Independent historian Cromwell (Florence Nightingale, Feminist, 2013, etc.) makes a convincing case for Queen Anne’s shrewdness at navigating the political extremes of her time, calling her the “least known and most underrated” of England’s female monarchs. Her father, King James II, was a Catholic who tried to pack Parliament with like-minded thinkers, but Anne resisted conversion attempts and remained a Protestant. In a highly polarized atmosphere, she formed a government, Cromwell notes, made up of moderate Whigs and Tories.

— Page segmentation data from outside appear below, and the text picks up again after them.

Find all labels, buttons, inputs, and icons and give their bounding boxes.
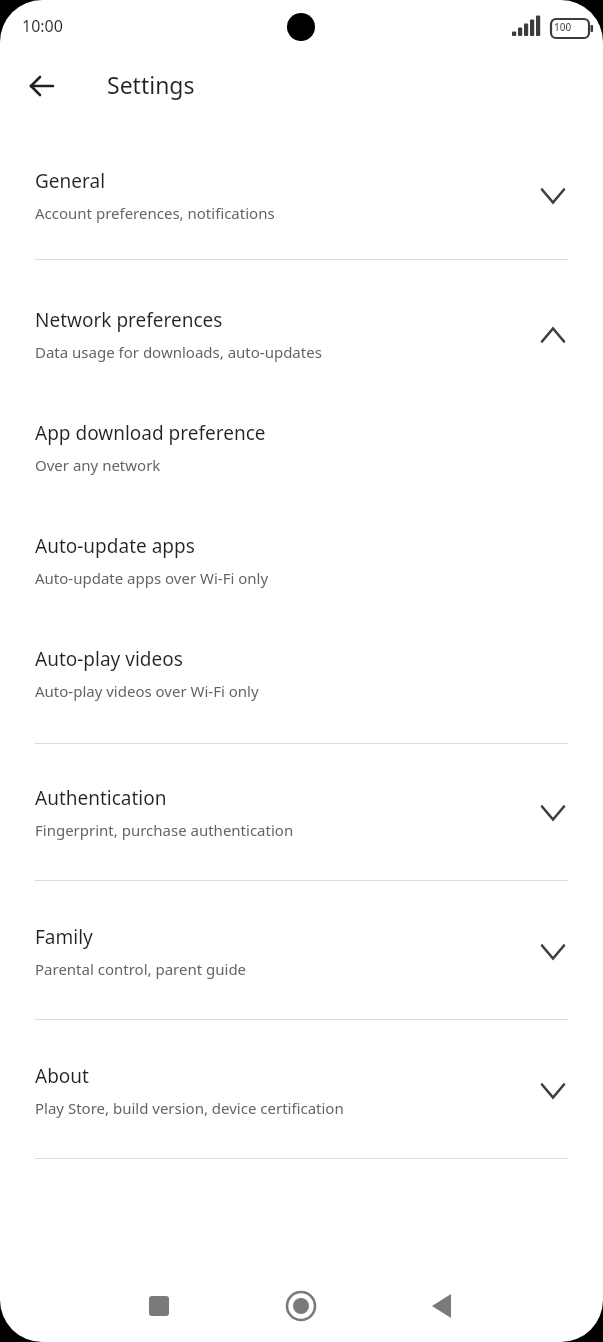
staticText: Parental control, parent guide xyxy=(35,959,247,979)
button[interactable]: App download preference xyxy=(0,398,603,482)
staticText: Account preferences, notifications xyxy=(35,203,275,223)
staticText: Family xyxy=(35,924,93,950)
staticText: Auto-play videos xyxy=(35,646,183,672)
staticText: 100 xyxy=(554,20,572,34)
staticText: About xyxy=(35,1063,89,1089)
staticText: Play Store, build version, device certif… xyxy=(35,1098,344,1118)
button[interactable]: Auto-play videos xyxy=(0,624,603,708)
button[interactable]: Network preferences xyxy=(0,285,603,369)
staticText: Settings xyxy=(107,69,195,100)
staticText: Authentication xyxy=(35,785,167,811)
button[interactable]: Back xyxy=(18,62,66,110)
staticText: General xyxy=(35,168,106,194)
staticText: Auto-update apps over Wi-Fi only xyxy=(35,568,269,588)
button[interactable]: General xyxy=(0,146,603,230)
staticText: Auto-play videos over Wi-Fi only xyxy=(35,681,259,701)
button[interactable]: Auto-update apps xyxy=(0,511,603,595)
button[interactable]: Back xyxy=(418,1282,466,1330)
staticText: 10:00 xyxy=(22,15,63,37)
staticText: Auto-update apps xyxy=(35,533,195,559)
button[interactable]: Home xyxy=(277,1282,325,1330)
button[interactable]: Family xyxy=(0,902,603,986)
staticText: App download preference xyxy=(35,420,266,446)
button[interactable]: Recent apps xyxy=(135,1282,183,1330)
staticText: Fingerprint, purchase authentication xyxy=(35,820,294,840)
staticText: Over any network xyxy=(35,455,161,475)
staticText: Data usage for downloads, auto-updates xyxy=(35,342,322,362)
button[interactable]: About xyxy=(0,1041,603,1125)
button[interactable]: Authentication xyxy=(0,763,603,847)
staticText: Network preferences xyxy=(35,307,223,333)
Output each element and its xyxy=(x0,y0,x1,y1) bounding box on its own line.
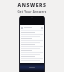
button[interactable] xyxy=(21,44,43,49)
button[interactable] xyxy=(21,56,43,61)
button[interactable] xyxy=(21,38,43,43)
button[interactable]: Menu xyxy=(21,26,43,29)
staticText: Get Your Answers xyxy=(17,10,47,14)
button[interactable]: ANSWERS xyxy=(0,2,64,9)
button[interactable] xyxy=(21,32,43,37)
button[interactable]: Menu xyxy=(19,16,45,72)
button[interactable]: Get Your Answers xyxy=(0,10,64,14)
button[interactable] xyxy=(21,50,43,55)
staticText: ANSWERS xyxy=(17,2,47,9)
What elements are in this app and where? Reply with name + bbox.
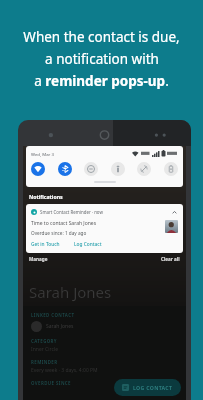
button[interactable]: LOG CONTACT xyxy=(114,379,181,396)
button[interactable]: Clear all xyxy=(161,256,180,262)
staticText: Time to contact Sarah Jones xyxy=(31,220,97,227)
staticText: Manage xyxy=(29,256,48,262)
staticText: a notification with xyxy=(45,50,159,68)
button[interactable]: Get in Touch xyxy=(31,241,62,248)
staticText: Smart Contact Reminder · now xyxy=(40,209,103,215)
button[interactable]: Quick setting toggle xyxy=(164,162,178,176)
button[interactable]: Manage xyxy=(29,256,48,262)
staticText: Overdue since: 1 day ago xyxy=(31,230,87,236)
staticText: REMINDER xyxy=(31,359,58,365)
button[interactable]: Quick setting toggle xyxy=(58,162,72,176)
staticText: Wed, Mar 3 xyxy=(31,151,54,157)
staticText: Get in Touch xyxy=(31,241,60,248)
staticText: Log Contact xyxy=(74,241,102,248)
staticText: OVERDUE SINCE xyxy=(31,380,71,386)
staticText: a reminder pops-up. xyxy=(34,72,169,90)
button[interactable]: Quick setting toggle xyxy=(111,162,125,176)
staticText: LOG CONTACT xyxy=(133,384,173,391)
button[interactable]: Log Contact xyxy=(74,241,102,248)
button[interactable]: Quick setting toggle xyxy=(84,162,98,176)
button[interactable]: Collapse notification xyxy=(170,208,178,216)
staticText: Sarah Jones xyxy=(29,282,112,302)
button[interactable]: Smart Contact Reminder · now xyxy=(26,204,183,253)
button[interactable]: Quick setting toggle xyxy=(31,162,45,176)
staticText: Notifications xyxy=(29,193,63,200)
staticText: Sarah Jones xyxy=(46,323,74,330)
button[interactable]: Quick setting toggle xyxy=(137,162,151,176)
staticText: Every week · 3 days, 4:00 PM xyxy=(31,367,98,374)
staticText: Inner Circle xyxy=(31,346,58,353)
staticText: CATEGORY xyxy=(31,338,58,344)
staticText: Clear all xyxy=(161,256,180,262)
staticText: When the contact is due, xyxy=(23,28,180,46)
staticText: LINKED CONTACT xyxy=(31,312,75,318)
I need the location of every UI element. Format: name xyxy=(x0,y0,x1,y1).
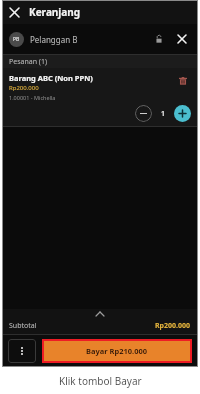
staticText: Subtotal xyxy=(9,321,155,331)
button[interactable]: Increase quantity xyxy=(174,105,191,122)
staticText: Keranjang xyxy=(29,5,81,19)
staticText: 1.00001 - Michella xyxy=(9,94,56,101)
staticText: Barang ABC (Non PPN) xyxy=(9,73,93,83)
button[interactable]: Decrease quantity xyxy=(135,105,152,122)
staticText: Pesanan (1) xyxy=(9,57,48,67)
staticText: Rp200.000 xyxy=(9,84,39,92)
button[interactable]: Lock price xyxy=(150,30,168,48)
button[interactable]: More options xyxy=(8,339,36,363)
button[interactable]: Expand details xyxy=(2,309,198,318)
button[interactable]: Close xyxy=(2,0,26,24)
staticText: PB xyxy=(13,36,20,43)
staticText: 1 xyxy=(161,109,166,119)
staticText: Pelanggan B xyxy=(30,34,150,45)
button[interactable]: PB xyxy=(2,24,198,54)
staticText: Bayar Rp210.000 xyxy=(86,346,148,356)
button[interactable]: Bayar Rp210.000 xyxy=(44,341,190,361)
staticText: Klik tombol Bayar xyxy=(59,374,142,388)
staticText: Rp200.000 xyxy=(155,321,191,331)
button[interactable]: Remove customer xyxy=(173,30,191,48)
button[interactable]: Delete item xyxy=(175,73,191,89)
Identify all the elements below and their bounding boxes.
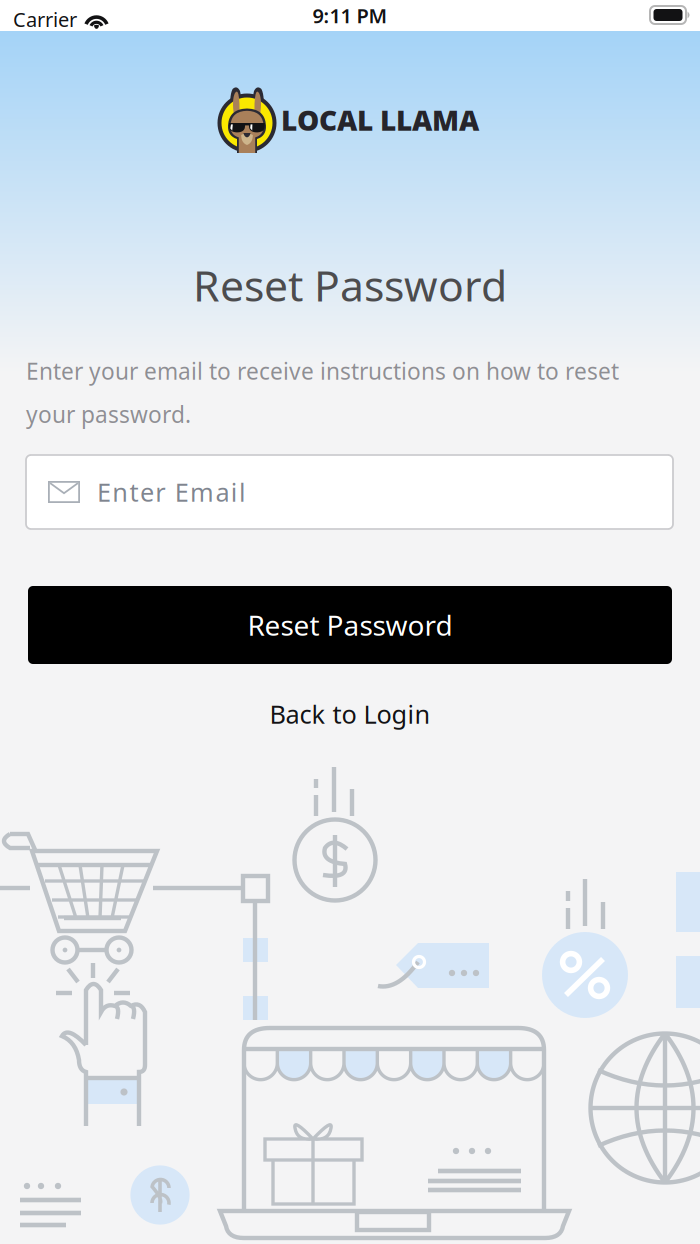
staticText: Reset Password: [248, 606, 452, 644]
staticText: Reset Password: [193, 257, 507, 313]
staticText: Enter your email to receive instructions…: [26, 356, 619, 386]
staticText: LOCAL LLAMA: [281, 101, 479, 139]
button[interactable]: Reset Password: [28, 586, 672, 664]
staticText: Enter Email: [97, 475, 246, 509]
staticText: your password.: [26, 399, 191, 429]
staticText: Back to Login: [270, 697, 430, 731]
staticText: Carrier: [13, 6, 77, 33]
button[interactable]: Enter Email: [26, 455, 673, 529]
button[interactable]: Back to Login: [0, 691, 700, 737]
staticText: 9:11 PM: [312, 2, 388, 29]
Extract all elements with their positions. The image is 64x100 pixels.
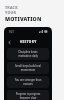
- staticText: 9:41: [9, 30, 14, 33]
- staticText: YOUR: [5, 10, 17, 15]
- button[interactable]: Progress is progress however slow: [7, 90, 49, 100]
- staticText: HISTORY: [20, 40, 37, 44]
- staticText: Discipline beats motivation daily: [12, 50, 44, 58]
- staticText: TRACK: [5, 5, 18, 10]
- staticText: You are stronger than excuses: [12, 78, 44, 86]
- button[interactable]: Discipline beats motivation daily: [7, 48, 49, 60]
- staticText: Progress is progress however slow: [12, 92, 44, 100]
- staticText: MOTIVATION: [5, 15, 42, 22]
- button[interactable]: You are stronger than excuses: [7, 76, 49, 88]
- staticText: Small steps build real momentum: [12, 64, 44, 72]
- button[interactable]: Back: [6, 39, 12, 45]
- button[interactable]: Small steps build real momentum: [7, 62, 49, 74]
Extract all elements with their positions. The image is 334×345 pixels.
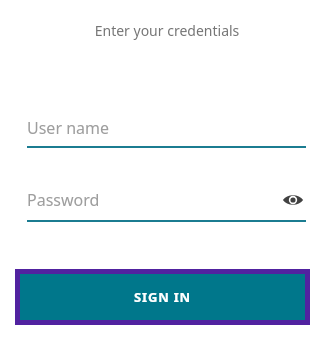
staticText: Enter your credentials <box>0 21 334 40</box>
staticText: SIGN IN <box>134 288 191 306</box>
button[interactable]: User name <box>27 117 306 148</box>
button[interactable]: SIGN IN <box>20 274 305 320</box>
button[interactable]: Password <box>27 187 306 222</box>
button[interactable]: Show password <box>280 187 306 213</box>
staticText: User name <box>27 117 306 139</box>
staticText: Password <box>27 189 280 211</box>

After the reign of the Dutch-born William of Orange (who’d married Anne’s sister, Mary), Anne, who married the Danish Prince George, “felt she must restore Englishness to the crown.” The Duke of Marlborough was one of her key advisers during a war against France, and his wife, Sarah Churchill, was her particular friend. Cromwell pinpoints the three main issues of Anne’s reign from 1702 to her death in 1714: war and domestic political strife; physical struggles, including painful gout and numerous miscarriages; and a troubled relationship with Sarah, whom Mary thought of as “Anne’s evil genius.” While estranged from Anne, Sarah spread rumors about Anne’s supposed dalliances with women—and about the attention that the queen paid to Anne’s favorite servant, Abigail Masham. Cromwell refutes this, citing Anne’s letters to Sarah as proof of “passionate platonic love between women,” but she fully explores the continuing controversy over Abigail’s place at court. The book is thus well timed to capitalize on the recent success of the award-winning 2018 film The Favourite, which portrays Anne in a different way. The author’s scene-setting comments about the weather don’t always ring true (“a frivolous little breeze blew over London”), but her details regarding royal food, clothing, and gardens are vivid and sumptuous. A good number of quotes are taken from primary sources and supply the flavor of period speech. The intricacies of Whig and Tory machinations threaten to become tedious, but Cromwell wisely keeps the focus on the “extremely popular” monarch.
A fine blending of the personal and the political.